Sur le renseignement, nous partageons globalement les appréciations des rapporteurs. En matière d'échanges entre services, la CNCTR contrôle ce que les services de renseignements utilisent comme techniques de renseignement. D'autres services, toutefois, utilisent des techniques de renseignement, et en particulier des données de connexion, sans être sous le contrôle de la CNCTR ; et d'autres services peuvent avoir accès à ce que ces services obtiennent sans contrôle de la CNCTR. Il faudrait donc engager une réflexion sur l'élargissement de son domaine de compétence.
Si le projet de loi réécrit l'obligation des opérateurs de conserver les données de connexion, la jurisprudence de la CEDH sur les échanges avec les services extérieurs n'est absolument pas traitée par ce texte.
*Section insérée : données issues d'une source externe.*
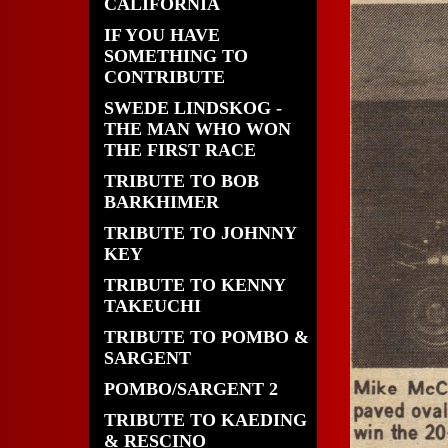
CALIFORNIA
IF YOU HAVE
SOMETHING TO
CONTRIBUTE
SWEDE LINDSKOG -
THE MAN WHO WON
THE FIRST RACE
TRIBUTE TO BOB
BARKHIMER
TRIBUTE TO JOHNNY
KEY
TRIBUTE TO KENNY
TAKEUCHI
TRIBUTE TO POMBO &
SARGENT
POMBO/SARGENT 2
TRIBUTE TO KAEDING
& RESCINO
Sur la CJUE, je partage l'avis de Nathalie Goulet : les témoignages de la conférence nationale des procureurs sont particulièrement inquiétants sur les moyens que nous allons donner à la justice pour effectuer un certain nombre d'enquêtes. Le dispositif de l'article 15 relève presque d'un contournement de ce que la CJUE indique, en donnant une solution partielle, fragile, mais qui dépendrait d'un acte de l'exécutif, ce qui est tout de même assez problématique si on est attaché à la séparation des pouvoirs...
Alors que la jurisprudence de la CJUE s'applique à l'ensemble des pays européens, nous n'avons pas conduit une vraie étude sur la manière dont les autres pays allaient mettre en place des moyens pour que leur justice, elle aussi, puisse continuer à fonctionner. Dès lors, il ne serait pas raisonnable d'adopter les dispositions de l'article 15. On peut aussi se demander si cette difficulté peut être traitée à droit européen constant...
Sur les archives, les orientations données par Pierre Ouzoulias nous conviennent.
Ce projet de loi, donc, est nécessaire sur un certain nombre de points, mais nous serons très vigilants sur d'autres, notamment pour protéger les libertés individuelles et le secret professionnel, et pour défendre les moyens de la justice.